In April 2021, an ExxonMobil lobbyist was covertly filmed by Greenpeace UK activists as he said that the company had aggressively fought against some climate science and had joined “shadow groups” to work against climate policy efforts. In response to the sting video, the bipartisan Climate Leadership Council suspended Exxon, one of its corporate founding members, from its coalition. However, several other groups that work on climate policy continued taking the oil major’s money, according to a document posted online last month.
ExxonMobil’s “Worldwide Giving Report” for 2022 reveals that the company remained in the good graces of several of the most influential think tanks in Washington D.C., including the Brookings Institution, the Bipartisan Policy Center, and the Center for Strategic and International Studies.
The Brookings Institution, which says on its website that “addressing climate change is one of the most pressing challenges we face today,” received $100,000 from ExxonMobil in 2022 for its Corporate Council and Foreign Policy Program, according to the document.

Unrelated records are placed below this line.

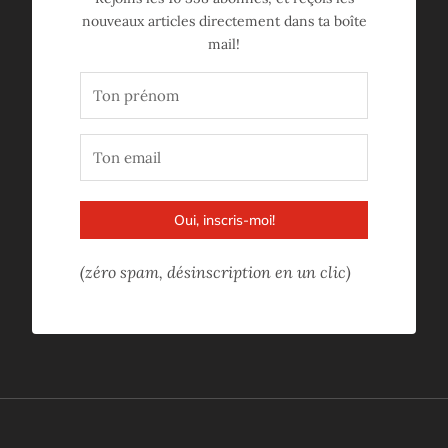
nouveaux articles directement dans ta boîte
mail!
Oui, inscris-moi!
(zéro spam, désinscription en un clic)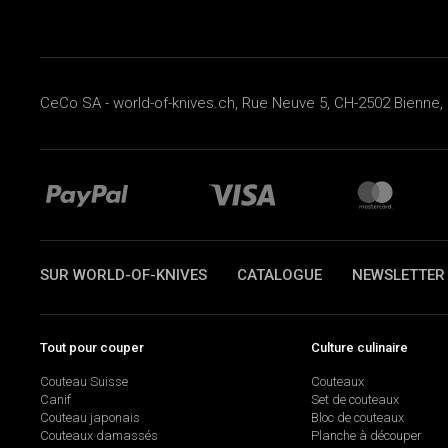
CeCo SA - world-of-knives.ch, Rue Neuve 5, CH-2502 Bienne, 
SUR WORLD-OF-KNIVES
CATALOGUE
NEWSLETTER
Tout pour couper
Culture culinaire
Couteau Suisse
Couteaux
Canif
Set de couteaux
Couteau japonais
Bloc de couteaux
Couteaux damassés
Planche à découper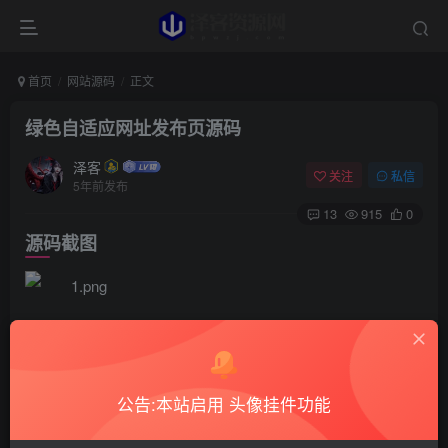
首页
网站源码
正文
绿色自适应网址发布页源码
泽客
关注
私信
5年前发布
13
915
0
源码截图
源码介绍
自适应PC+Wap，体积很小仅9KB，用了快半个月了，
拿去丢在阿里云OSS的静态托管一个月一两块钱搞定，主要
公告:本站启用 头像挂件功能
是用来发布域名的防止哪天大家走丢找不到主站了，另外可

Brookings has long called for the United States government to adopt a carbon price to discourage emissions of the greenhouse gas, something that the Exxon lobbyist, Keith McCoy, said the company claims to support in public as a public relations tactic. “Nobody is going to propose a tax on all Americans, and the cynical side of me says we kind of know that, but it gives us a talking point,” McCoy was recorded saying.
After Greenpeace released the video of McCoy’s comments, Brookings Vice President of Government Studies Darrell West wrote a blog post criticizing the activists’ tactics. “Using secret video recordings to embarrass opponents is undermining the health of our already ailing American democracy,” West wrote. Brookings unpublished West’s post in July 2021.
While the Brookings Institution does not lobby the federal government directly, it wields immense influence in Washington D.C. through its hundreds of policy research reports produced each year, as well as by having its scholars regularly testify before Congress and publish op-eds in widely-read outlets such as the New York Times and The Atlantic. Often portrayed by media outlets as a liberal-leaning group, Brookings has a long roster of corporate donors and a board of directors that is co-chaired by the chair of the board of Intuit and a private equity firm co-founder.